SSL: Moving towards a Secure by Default Web


For the past two years, we've made sure that our websites and client websites are very secure. As I read Troy Hunt's "Life Is About to Get a Whole Lot Harder for Websites Without HTTPS", I realized that we have been on the right track and many others are following along.

One of the main things we did was to add an SSL Certificate to each site. Thankfully our Hosting Partner Wpengine makes it easy for us to install and configure an SSL Certificate the right way.

Why does a Web site need an SSL Certificate?

One of the main questions we get from our clients is why do they have to secure their website especially if it's a marketing site.

The reality is that an SSL certificate can help you build trust with your site visitors and optimize your website.

One of the most important components of online business is creating a trusted environment where potential customers feel confident in making purchases. SSL certificates create a foundation of trust trust by establishing a secure connection and browsers give visual cues, such as a lock icon or a green bar, to help visitors know when their connection is secure. ~ Digicert

What is SSL?

SSL (Secure Sockets Layer) is the standard security technology for establishing an encrypted link between a web server and a browser.
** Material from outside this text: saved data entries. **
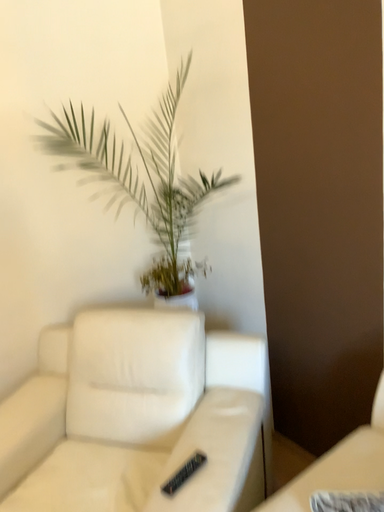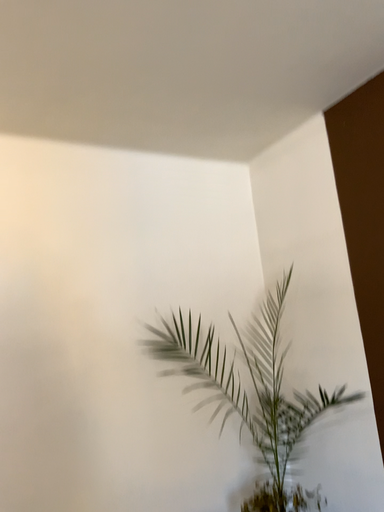 Question: Which way did the camera rotate in the video?

Choices:
 (A) rotated upward
 (B) rotated downward

Answer: (A) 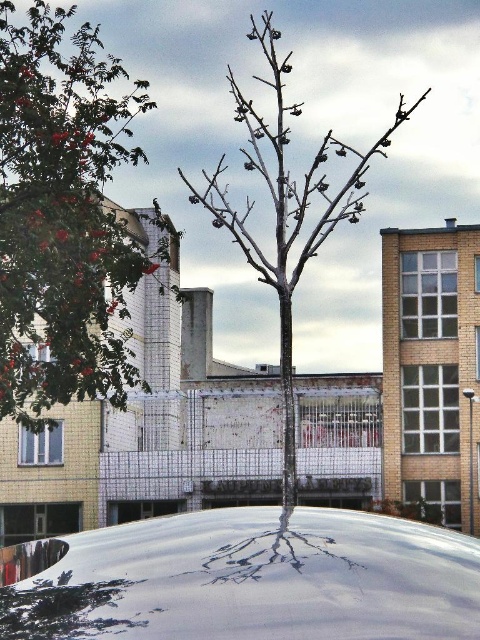 Does red glossy tree at upper left appear over smooth gray tree at center?

Correct, red glossy tree at upper left is located above smooth gray tree at center.

Between red glossy tree at upper left and smooth gray tree at center, which one appears on the right side from the viewer's perspective?

Positioned to the right is smooth gray tree at center.

Image resolution: width=480 pixels, height=640 pixels. I want to click on red glossy tree at upper left, so click(x=62, y=218).

Does white glossy car at center lie behind smooth gray tree at center?

No, it is in front of smooth gray tree at center.

Where is `white glossy car at center`? This screenshot has width=480, height=640. white glossy car at center is located at coordinates (248, 579).

Can you confirm if white glossy car at center is smaller than red glossy tree at upper left?

Indeed, white glossy car at center has a smaller size compared to red glossy tree at upper left.

Is point (108, 556) farther from camera compared to point (28, 349)?

That is False.

The width and height of the screenshot is (480, 640). I want to click on white glossy car at center, so click(248, 579). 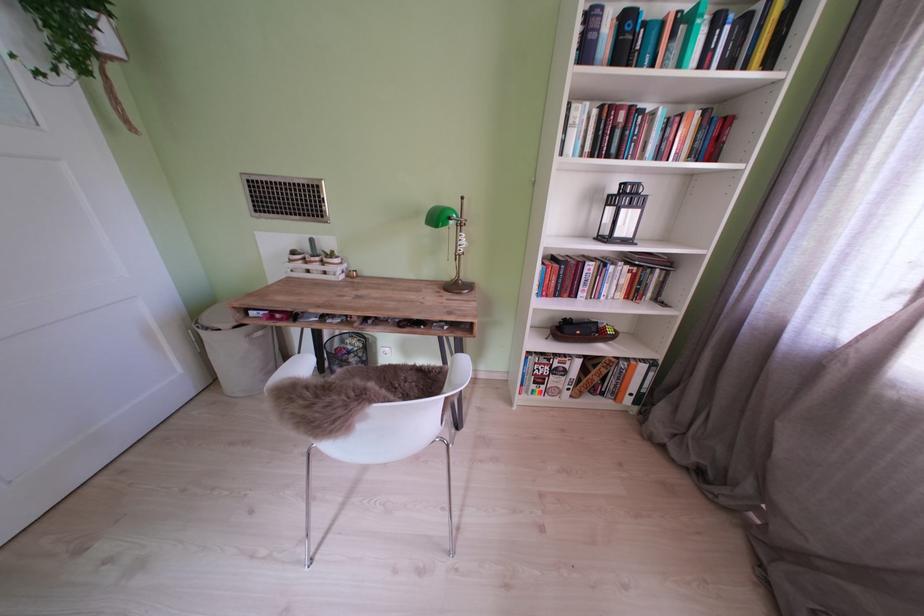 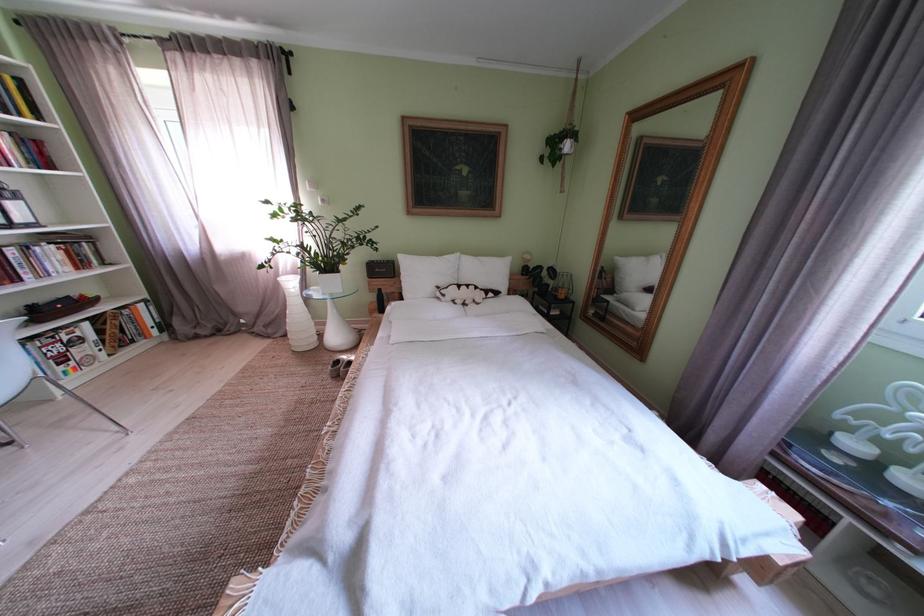 In the second image, find the point that corresponds to [576,377] in the first image.

(92, 344)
This link ensures that all data passed between the web server and browsers remain private and integral. SSL is an industry standard and is used by millions of websites in the protection of their online transactions with their customers. ~

So, in summary, it creates a secure connection between the web server where the website is located and the browser that is showing you the information on your computer.

Most of you see symbols on your browser letting you know a website is secure. The default in most web browsers is to show an icon and let us know a site is not secure. So it only warns us when it's safe and not when the browser is not secure.
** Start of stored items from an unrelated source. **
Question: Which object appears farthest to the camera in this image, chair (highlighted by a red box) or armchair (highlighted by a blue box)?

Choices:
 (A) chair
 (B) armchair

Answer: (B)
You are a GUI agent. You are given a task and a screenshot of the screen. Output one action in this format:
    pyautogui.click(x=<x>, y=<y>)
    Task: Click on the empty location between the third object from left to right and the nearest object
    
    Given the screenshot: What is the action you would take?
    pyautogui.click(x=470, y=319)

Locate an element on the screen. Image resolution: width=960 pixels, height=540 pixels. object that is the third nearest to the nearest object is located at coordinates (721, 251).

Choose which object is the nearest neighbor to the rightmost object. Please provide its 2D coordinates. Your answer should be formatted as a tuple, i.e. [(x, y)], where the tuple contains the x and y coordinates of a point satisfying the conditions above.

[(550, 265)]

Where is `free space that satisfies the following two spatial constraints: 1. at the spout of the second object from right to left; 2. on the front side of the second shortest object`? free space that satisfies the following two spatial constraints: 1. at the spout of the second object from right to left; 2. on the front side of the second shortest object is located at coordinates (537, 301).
But things are changing slowly especially for those who are using the incognito setting in their browser so they can browse the internet more privately.
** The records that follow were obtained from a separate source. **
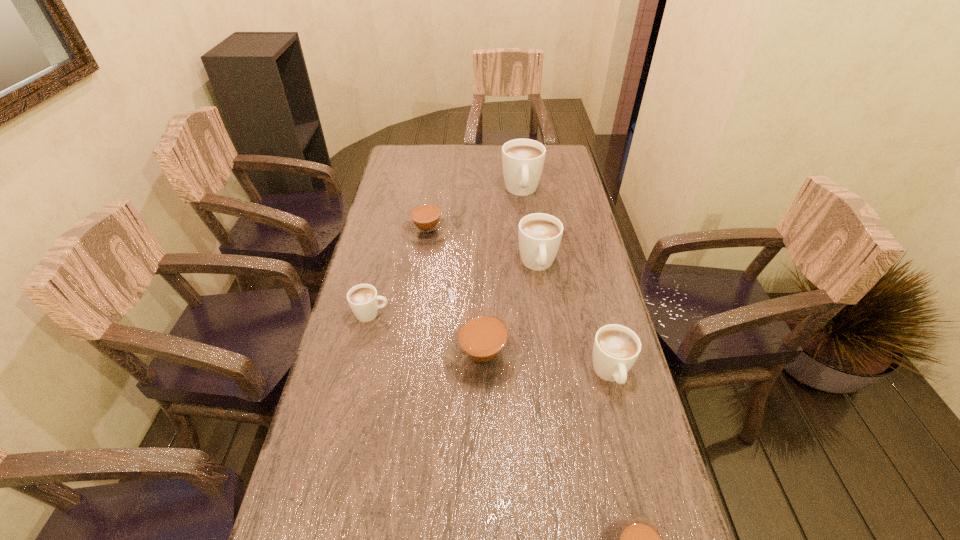 Where is `the tallest cappuccino`? Image resolution: width=960 pixels, height=540 pixels. the tallest cappuccino is located at coordinates (523, 160).

You are a GUI agent. You are given a task and a screenshot of the screen. Output one action in this format:
    pyautogui.click(x=<x>, y=<y>)
    Task: Click on the biggest white cappuccino
    
    Given the screenshot: What is the action you would take?
    pyautogui.click(x=523, y=160)

I want to click on the third smallest white cappuccino, so click(539, 234).

What are the coordinates of `the second tallest object` in the screenshot? It's located at (539, 234).

At what (x,y) coordinates should I click in order to perform the action: click on the biggest brown cappuccino. Please return your answer as a coordinate pair (x, y). Looking at the image, I should click on (482, 351).

At what (x,y) coordinates should I click in order to perform the action: click on the nearest white cappuccino. Please return your answer as a coordinate pair (x, y). Image resolution: width=960 pixels, height=540 pixels. Looking at the image, I should click on (616, 348).

You are a GUI agent. You are given a task and a screenshot of the screen. Output one action in this format:
    pyautogui.click(x=<x>, y=<y>)
    Task: Click on the rightmost white cappuccino
    
    Given the screenshot: What is the action you would take?
    pyautogui.click(x=616, y=348)

You are a GUI agent. You are given a task and a screenshot of the screen. Output one action in this format:
    pyautogui.click(x=<x>, y=<y>)
    Task: Click on the sixth nearest cappuccino
    This screenshot has width=960, height=540.
    Given the screenshot: What is the action you would take?
    pyautogui.click(x=426, y=224)

This screenshot has height=540, width=960. Find the location of `the second smallest brown cappuccino`. the second smallest brown cappuccino is located at coordinates (426, 224).

This screenshot has height=540, width=960. I want to click on the leftmost white cappuccino, so click(363, 299).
How Does the SSL Certificate Create a Secure Connection?

When a visitor pulls up a website that is secured by SSL, the browser and the web server create an SSL connection known as the "SSL Handshake." It's important to note that this process happens behind the scenes and the user does not see it happen although it occurs in an instant.

To setup an SSL Connection, three keys are used.

  • Public Key
  • Private Key
  • Session Key

Anything encrypted with the public key can only be decrypted by the private key and vice versa.

This does take up a lot of resources and does impact the processing power of browser and web server for that same reason the SSL Handshake creates a symmetric session key. After the secure connection is initiated, the session key encrypts all transmitted data.

Here are the explanation and diagram from DigiCert which should help us visualize what the process:

SSL Certificate Diagram by Digicert

Image from DigiCert

  • The browser connects to a web server (website) secured with SSL (https). Browser requests that the server identifies itself.
  • The server sends a copy of its SSL Certificate, including the server’s public key.
  • Browser checks the certificate root against a list of trusted CAs and that the certificate is unexpired, unrevoked, and that its common name is valid on the website that it is connecting to. If the browser trusts the certificate, it creates, encrypts, and sends back a symmetric session key using the server’s public key.
  • The server decrypts the symmetric session key using its private key and sends back an acknowledgment encrypted with the session key to start the encrypted session.
  • Server and Browser now encrypt all transmitted data with the session key.

Moving towards a "secure by default" web

As I explained earlier, most browsers alert you only when a website is secure.

Also as seen in Scott Helme's article on Alexa Top 1 Million Analysis Scan shows that back in February of this year, 20% of the Alexa Top 1 Million sites were forcing the security scheme.

This presents a great opportunity for those who want to make sure they move towards securing their place. Not only are their technical benefits always of ensuring your website but this will put your site in a lower percentile of sites that are secure.

It's also clear by looking at the stats that there is a sharp jump from August 2016 which made up only 13.76%. In February a 19.96% of websites scanned were using https. That represents a 45% increase in just a few months.

What can you do to setup an SSL Certificate?

Most hosting providers have partners that allow you to set up an SSL Certificate in a few steps.

Since we are Wpengine customers, we prefer using them, and in just a few steps your SSL Certificate is setup.

We set this up as a default for our clients and depending on our clients' needs; we apply different types of SSL certificate to secure the website correctly.

Since we started doing this, we have seen increases in organic search and even conversions on the e-commerce sites we manage.

Do your sites have an SSL certificate? If not what is stopping you from making this accessible and valuable change?